Infine, fratelli miei, gioite nel Signore , cioè nel Signore Gesù; vedi Filippesi 3:3 ; confrontare la nota Atti degli Apostoli 1:24 , e 1 Tessalonicesi 5:16 nota 1 Tessalonicesi 5:16 . L'idea qui è che è dovere dei cristiani rallegrarsi nel Signore Gesù Cristo. Questo dovere implica le seguenti cose:

(1) Dovrebbero rallegrarsi di avere un tale Salvatore. Ovunque le persone hanno sentito il bisogno di un Salvatore, e per noi dovrebbe essere motivo di gioia sincera che ce ne sia stato fornito uno. Quando pensiamo ai nostri peccati, ora possiamo rallegrarci che c'è qualcuno che può liberarci da loro; quando pensiamo al valore dell'anima, possiamo gioire che c'è qualcuno che può salvarla dalla morte; quando pensiamo al nostro pericolo, possiamo rallegrarci che c'è qualcuno che può salvarci da ogni pericolo e portarci in un mondo dove saremo per sempre al sicuro.

(2) Possiamo rallegrarci di avere un tale Salvatore. È proprio quello di cui abbiamo bisogno. Egli realizza proprio ciò che vogliamo che faccia un Salvatore. Ci vuole uno che ci faccia conoscere una via di perdono, e lui lo fa. Ne abbiamo bisogno per fare l'espiazione per il peccato, e lui lo fa. Ne abbiamo bisogno che ci dia pace da una coscienza turbata, e lui lo fa. Abbiamo bisogno di uno che ci sostenga nelle prove e nei lutti, e lui lo fa.
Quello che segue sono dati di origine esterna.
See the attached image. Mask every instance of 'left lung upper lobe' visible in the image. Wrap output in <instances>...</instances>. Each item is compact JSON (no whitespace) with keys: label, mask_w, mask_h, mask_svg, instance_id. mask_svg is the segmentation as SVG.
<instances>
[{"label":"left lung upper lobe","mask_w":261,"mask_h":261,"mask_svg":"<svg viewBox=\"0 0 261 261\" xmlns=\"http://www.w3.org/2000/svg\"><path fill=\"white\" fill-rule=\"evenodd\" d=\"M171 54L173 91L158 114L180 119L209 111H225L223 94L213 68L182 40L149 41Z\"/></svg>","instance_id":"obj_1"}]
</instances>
Abbiamo bisogno di qualcuno che possa confortarci sul letto di morte e guidarci attraverso la valle oscura, e il Signore Gesù è proprio quello che vogliamo.
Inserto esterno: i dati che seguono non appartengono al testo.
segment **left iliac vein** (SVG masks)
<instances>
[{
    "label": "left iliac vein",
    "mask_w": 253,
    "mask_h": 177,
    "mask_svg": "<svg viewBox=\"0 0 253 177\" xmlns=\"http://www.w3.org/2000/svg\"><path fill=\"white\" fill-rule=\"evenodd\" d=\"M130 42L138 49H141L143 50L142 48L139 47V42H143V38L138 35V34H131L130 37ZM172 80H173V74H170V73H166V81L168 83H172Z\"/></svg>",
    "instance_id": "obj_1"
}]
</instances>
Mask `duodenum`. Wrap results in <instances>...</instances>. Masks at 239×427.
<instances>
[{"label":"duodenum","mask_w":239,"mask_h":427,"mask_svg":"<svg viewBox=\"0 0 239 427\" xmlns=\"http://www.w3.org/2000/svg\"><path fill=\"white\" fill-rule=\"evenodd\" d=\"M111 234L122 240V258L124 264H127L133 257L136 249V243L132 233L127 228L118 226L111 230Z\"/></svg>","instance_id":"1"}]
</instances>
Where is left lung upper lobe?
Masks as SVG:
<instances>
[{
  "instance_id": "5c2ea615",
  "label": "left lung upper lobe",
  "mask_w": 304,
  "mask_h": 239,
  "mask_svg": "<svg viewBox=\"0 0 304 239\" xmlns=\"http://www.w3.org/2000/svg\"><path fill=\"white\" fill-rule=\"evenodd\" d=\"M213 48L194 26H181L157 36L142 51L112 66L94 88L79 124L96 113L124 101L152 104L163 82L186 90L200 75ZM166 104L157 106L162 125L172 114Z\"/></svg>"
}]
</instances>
Quando osserviamo il suo carattere, è proprio come dovrebbe essere per conquistare i nostri cuori e per farcelo amare; e quando guardiamo a ciò che ha fatto, vediamo che ha realizzato tutto ciò che possiamo desiderare, e perché non dovremmo rallegrarci?

(3) Possiamo e dobbiamo gioire in lui. La gioia principale del vero cristiano dovrebbe essere nel Signore. Non deve trovare la sua felicità nelle ricchezze, né nell'allegria, né nella vanità, né nell'ambizione, né nei libri, né nel mondo in qualsiasi forma, ma nella comunione con il Signore Gesù e nella speranza della vita eterna per mezzo di lui. Nella sua amicizia, e nel suo servizio, dovrebbe essere la più alta delle nostre gioie, e in queste possiamo essere sempre felici.
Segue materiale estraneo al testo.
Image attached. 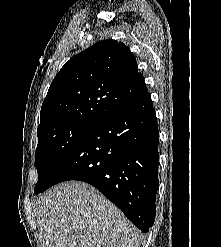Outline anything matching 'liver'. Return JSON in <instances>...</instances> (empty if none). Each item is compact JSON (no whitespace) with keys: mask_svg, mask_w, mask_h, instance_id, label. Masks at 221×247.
Masks as SVG:
<instances>
[{"mask_svg":"<svg viewBox=\"0 0 221 247\" xmlns=\"http://www.w3.org/2000/svg\"><path fill=\"white\" fill-rule=\"evenodd\" d=\"M44 247H139L135 226L97 189L63 182L36 202Z\"/></svg>","mask_w":221,"mask_h":247,"instance_id":"obj_1","label":"liver"}]
</instances>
Gioire è dunque privilegio del cristiano. Ha più fonti di gioia di qualsiasi altro uomo - fonti che non falliscono quando tutti gli altri falliscono. La religione non è tristezza o malinconia, è gioia; e il cristiano non dovrebbe mai lasciare agli altri l'impressione che la sua religione lo renda cupo o cupo. Un volto allegro, un occhio di benignità, una conversazione piacevole e gentile, dovrebbero sempre manifestare la gioia del suo cuore, e in ogni suo contatto con il mondo circostante dovrebbe mostrare che il suo cuore è pieno di gioia.

Scrivere le stesse cose - Cioè, ripetere le stesse verità e ammonimenti. Forse si riferisce in questo alle esortazioni che aveva dato loro quando era con loro, sugli stessi argomenti sui quali ora scrive loro. Dice che per lui registrare queste esortazioni e trasmetterle per lettera potrebbe essere per loro un mezzo di benessere permanente e non sarebbe gravoso o opprimente per lui.

Non era assolutamente necessario per loro, ma sarebbe comunque favorevole al loro ordine e conforto come chiesa. Possiamo supporre che questo capitolo sia un riassunto di ciò che aveva spesso inculcato quando era con loro.

Per me infatti non è doloroso - Non è gravoso o opprimente per me ripetere queste esortazioni in questo modo. Potrebbero supporre che nella moltitudine di cure che ha avuto, e nelle sue prove a Roma, potrebbe essere un peso troppo grande per lui prestare tanta attenzione ai loro interessi.

Ma per voi è sicuro - Contribuirà alla vostra sicurezza come cristiani, avere questi sentimenti e ammonimenti registrati. Erano esposti a pericoli che li rendevano adatti. Quali fossero quei pericoli, precisa l'apostolo nei versetti seguenti.